Seed some data and load both aggregates in one read:

iex(1)> alice = App.Blog.create_user!(%{first_name: "Alice", last_name: "Aardvark"})
iex(2)> bob = App.Blog.create_user!(%{first_name: "Bob", last_name: "Buffalo"})
iex(3)> App.Blog.create_post!(%{title: "A1", user_id: alice.id, published: true})
iex(4)> App.Blog.create_post!(%{title: "A2", user_id: alice.id, published: false})
iex(5)> App.Blog.create_post!(%{title: "A3", user_id: alice.id, published: true})
iex(6)> App.Blog.create_post!(%{title: "B1", user_id: bob.id, published: true})
iex(7)> {:ok, loaded} =
          App.Blog.get_user(alice.id,
            load: [:full_name, :posts_count, :published_posts_count]
          )
iex(8)> %{loaded.full_name => %{all: loaded.posts_count, public: loaded.published_posts_count}}
%{"Alice Aardvark" => %{all: 3, public: 2}}

Other aggregate types, all declared the same way:

  • sumsum :total_sold, :line_items, :quantity

  • firstfirst :latest_comment_body, :comments, :body with a sort block to pick which row wins.

  • listlist :tag_names, :tags, :name returns the full list.

  • existsexists :has_published_post?, :posts with an optional filter.

  • avg, min, max — the usual suspects.

Sideload by default

If you always want the calculation or aggregate on every read, put it on a custom read action:

lib/app/blog/user.ex
  actions do
    default_accept [:first_name, :last_name]
    defaults [:create, :update, :destroy]

    read :read do
      primary? true
      prepare build(load: [:full_name, :posts_count])
    end
  end

Now App.Blog.list_users!() returns users with :full_name and :posts_count already populated, without the caller having to remember load:.

When to use which

  • Field depends on attributes of the same record, no DB roundtrip needed? calculate.

  • Field depends on related records (count of comments, sum of line items, most recent reply)? aggregate.

  • Need both?

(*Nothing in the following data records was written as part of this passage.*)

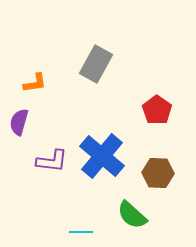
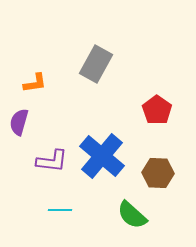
cyan line: moved 21 px left, 22 px up
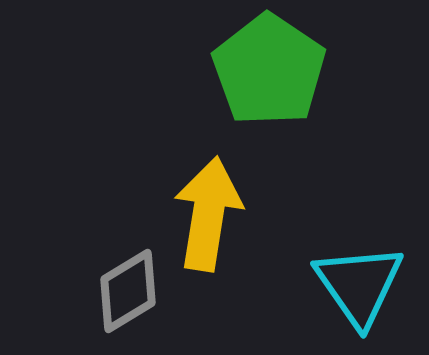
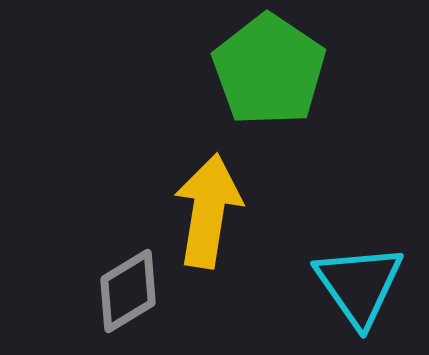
yellow arrow: moved 3 px up
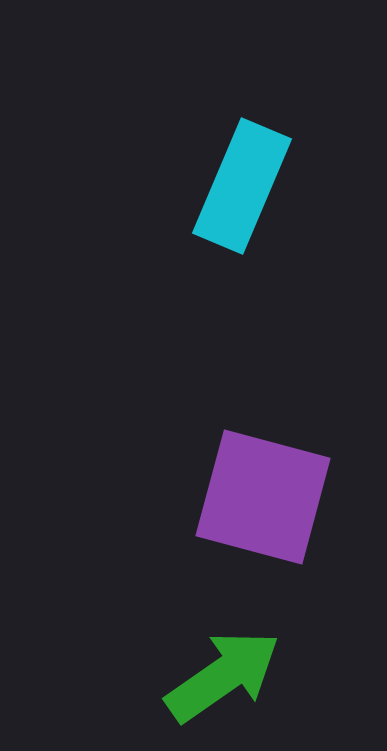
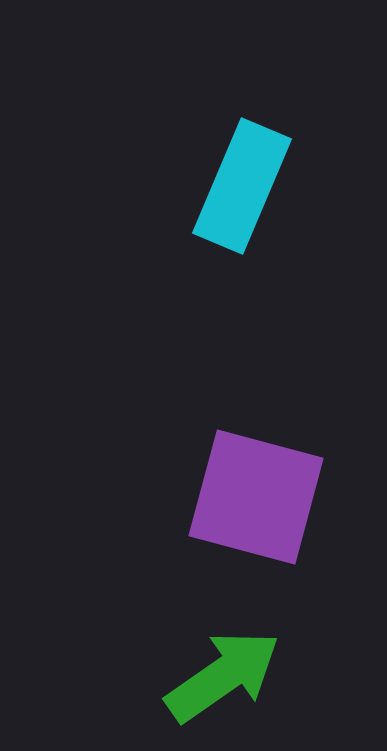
purple square: moved 7 px left
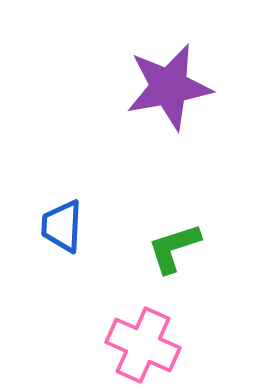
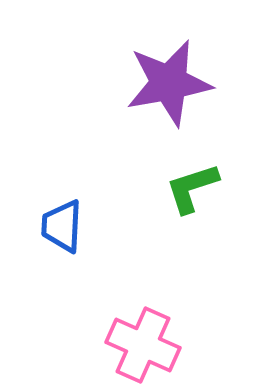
purple star: moved 4 px up
green L-shape: moved 18 px right, 60 px up
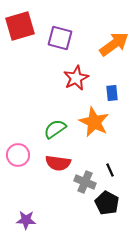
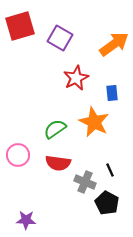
purple square: rotated 15 degrees clockwise
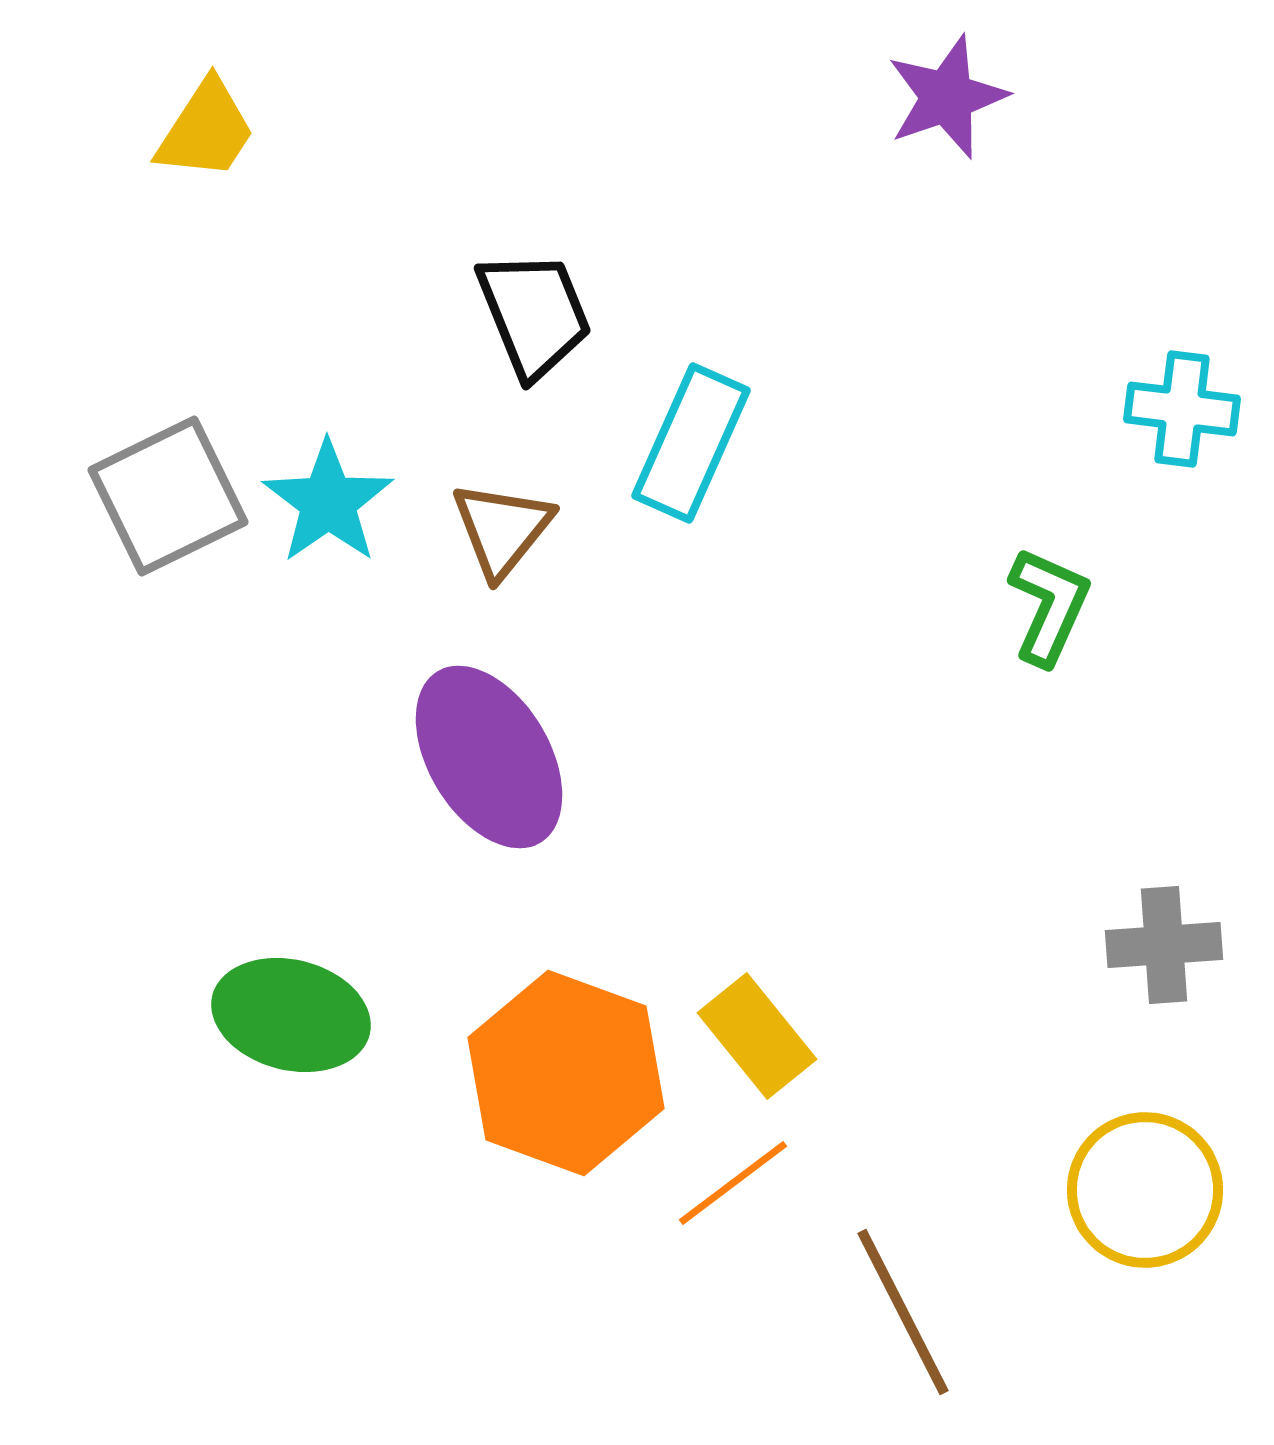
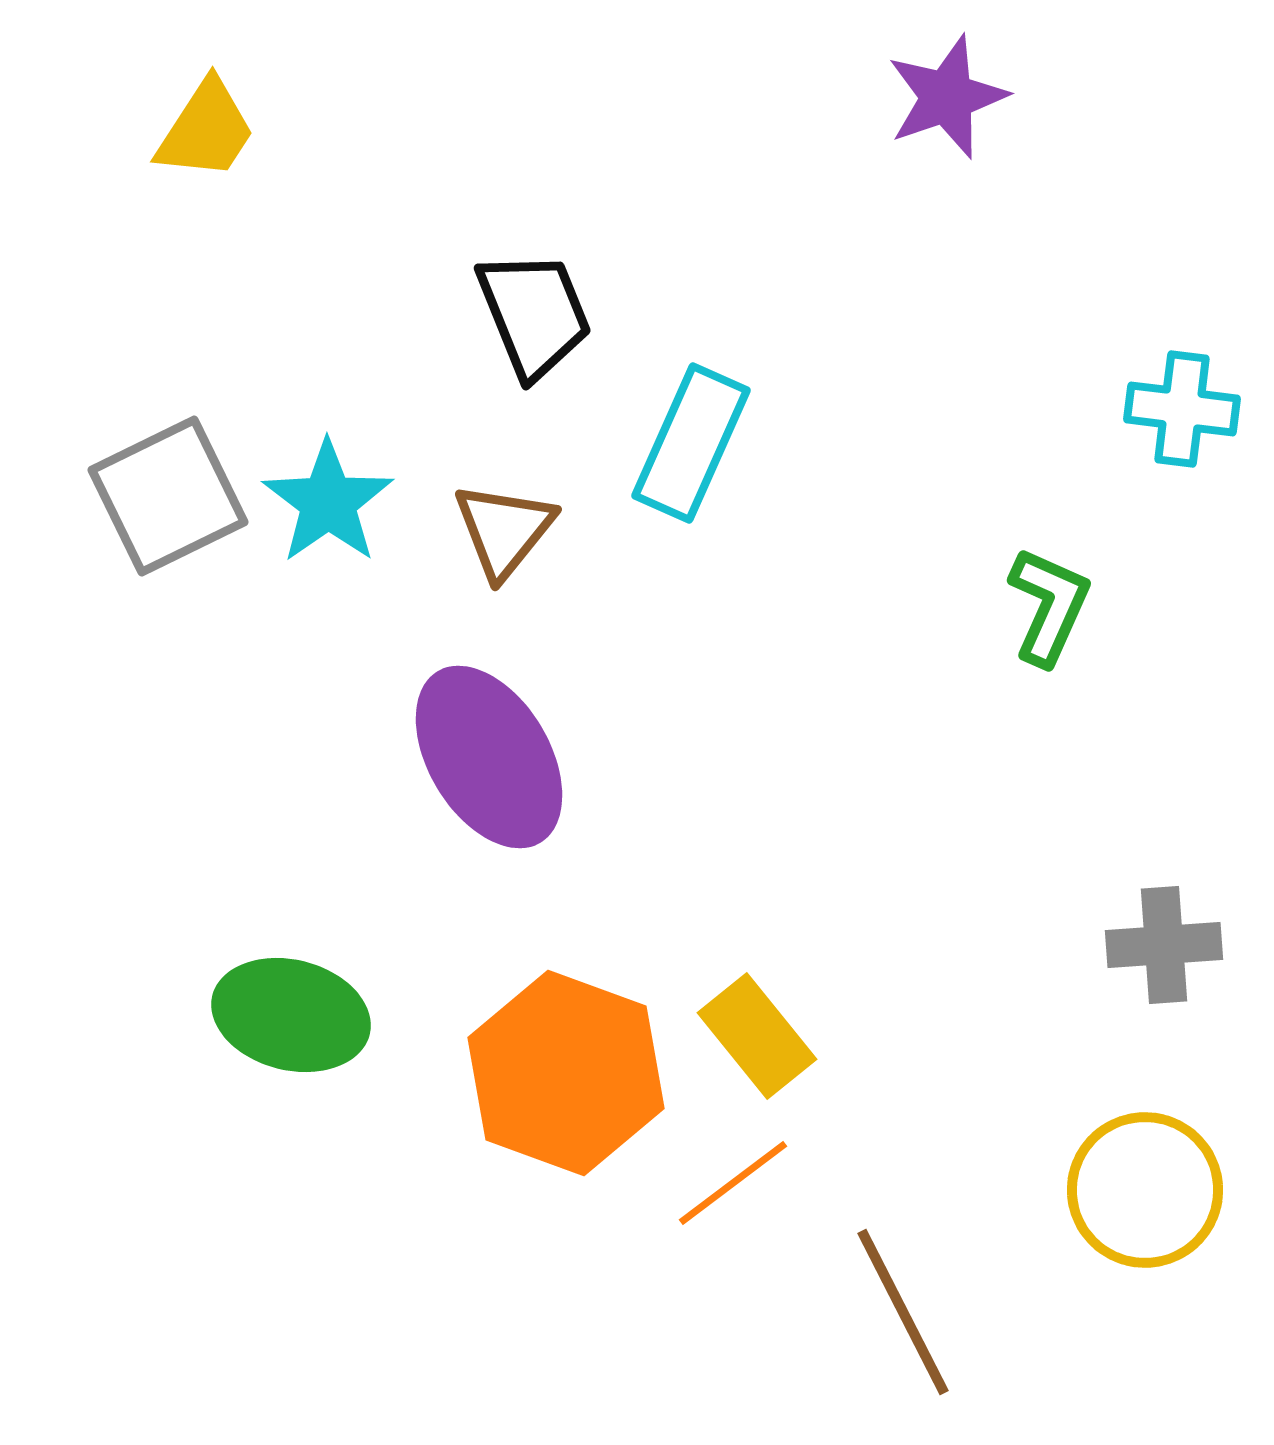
brown triangle: moved 2 px right, 1 px down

Use them together. A calculation can reference an aggregate inside its expr(…​) — Ash evaluates aggregates first, so a derived :popularity calculation can do expr(posts_count * 10 + likes_count).

With AshPostgres, both calculations and aggregates compile to SQL. get_user!(id, load: [:posts_count]) runs exactly one query that includes the count as a subquery, not a separate SELECT count(*). ETS does the bookkeeping in Elixir and is fine for development.